保健師が市町村との助言・相談をすすめ、効果的に保険事業を進めたい

【給付課長】後期高齢者に対する保健指導は、保健事業と介護予防等の一体的な実施の枠組みの中で、広域連合が市町村に保健事業を委託する形で実施しており、この一体的実施では、市町村が自らの地域の健康課題を分析したうえで、取り組む保健事業の内容を企画立案・実施することとされている。
 広域連合の保健師の業務としては、市町村が実施する保健事業に関し、健診・レセプトデータ等を活用した「健康課題の分析・把握」、健康課題に応じた「保健事業の企画立案」、実施した保健事業の実績の評価等について「専門的な知見に基づき市町村に助言を行う」ということが挙げられる。
 広域連合に保健師を配置した効果としては、健診データの活用方法といった専門的な情報を提供したり、市町村の医療専門職からの相談に対して専門職としての助言を行うことができるようになり、これらにより、市町村の実施する保健事業がより効果的なものになっている。

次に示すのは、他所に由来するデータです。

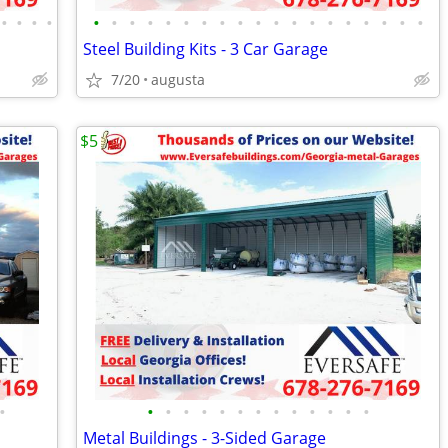
•
•
•
•
•
•
•
•
•
•
•
•
•
•
•
•
•
•
•
•
•
•
•
Steel Building Kits - 3 Car Garage
7/20
augusta
$5
•
•
•
•
•
•
•
•
•
•
•
•
•
•
Metal Buildings - 3-Sided Garage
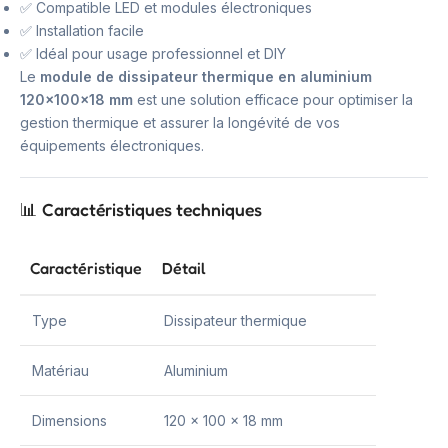
✅ Compatible LED et modules électroniques
✅ Installation facile
✅ Idéal pour usage professionnel et DIY
Le
module de dissipateur thermique en aluminium
120x100x18 mm
est une solution efficace pour optimiser la
gestion thermique et assurer la longévité de vos
équipements électroniques.
📊 Caractéristiques techniques
Caractéristique
Détail
Type
Dissipateur thermique
Matériau
Aluminium
Dimensions
120 x 100 x 18 mm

地域の特性などに合わせて課題に取り組み、効果的な事業推進を(意見)

【さいとう議員】保健師さんを配置したことで、「専門的な知見に基づき、市町村に助言を行う」ことができるといわれましたが、非常に重要であると思います。
 また、「市町村が、自らの地域の健康課題を分析したうえで、取り組む保健事業の内容を企画立案・実施する」という、それぞれの地域の特性や環境に合わせて課題に取り組んでいき、より効果的な事業が推進できることによって、1人当たりの医療費を減らしていくことにつながるのではないかと期待します。

協定保養所の利用状況は

【さいとう議員】3点目。協定保養所利用助成事業についてお尋ねします。協定保養所の目的と、コロナ前後で変化が大きいと思いますが、利用状況はどうですか。

2021年度は前年比22%増の4588人

【給付課長】利用状況は、2021年度の延べ利用者数が4,588人、2020年度の3,747人と比較し、約22%の増加となっている。
 コロナ禍前の延べ利用者数は約1万人で推移していたが、2020年度以降減少し、2019年度の10,140人と比較すると2020年度は約63%減の3,747人、2021年度は約55%減の4,588人となっている。

フレイル予防の観点からも保養所の拡充を(要望)

【さいとう議員】年間で、おおむね1万人の方が協定保養所を利用されていたのに、コロナの影響で、利用者が大きく減っていますが、それでも2021年度は、以前の45%くらいに戻っていると状況をお聞きしました。
 2021年度からは、おんたけ休暇村が加わって、すいとぴあ江南、あいち健康の森プラザホテル、サンヒルズ三河湾、豊田市百年草、温泉ホーム松ヶ島の6か所でしたが、今年3月31日、温泉ホーム松ヶ島が閉館となって、2022年度は県内5か所の協定保養所となります。
 2021年度の利用実績4,588人のうち、温泉ホーム松ヶ島の利用人数が2,214人で、全体の48%と約半分を占め、多くのみなさんが利用されていました。
 データヘルス計画中間評価では、協定保養所利用助成事業について「利用状況等を注視し事業形態等について引き続き検討」とありますが、温泉ホーム松ヶ島が閉館となって利用状況に影響がでることが懸念されます。
 2017年度から国庫補助が廃止となっても、愛知県広域連合として、引き続き、実施している事業であり、コロナ後を見通し、被保険者の方がコロナによって心身共に弱った体を癒し、フレイル予防にもなる場を新たに提供することも要望します。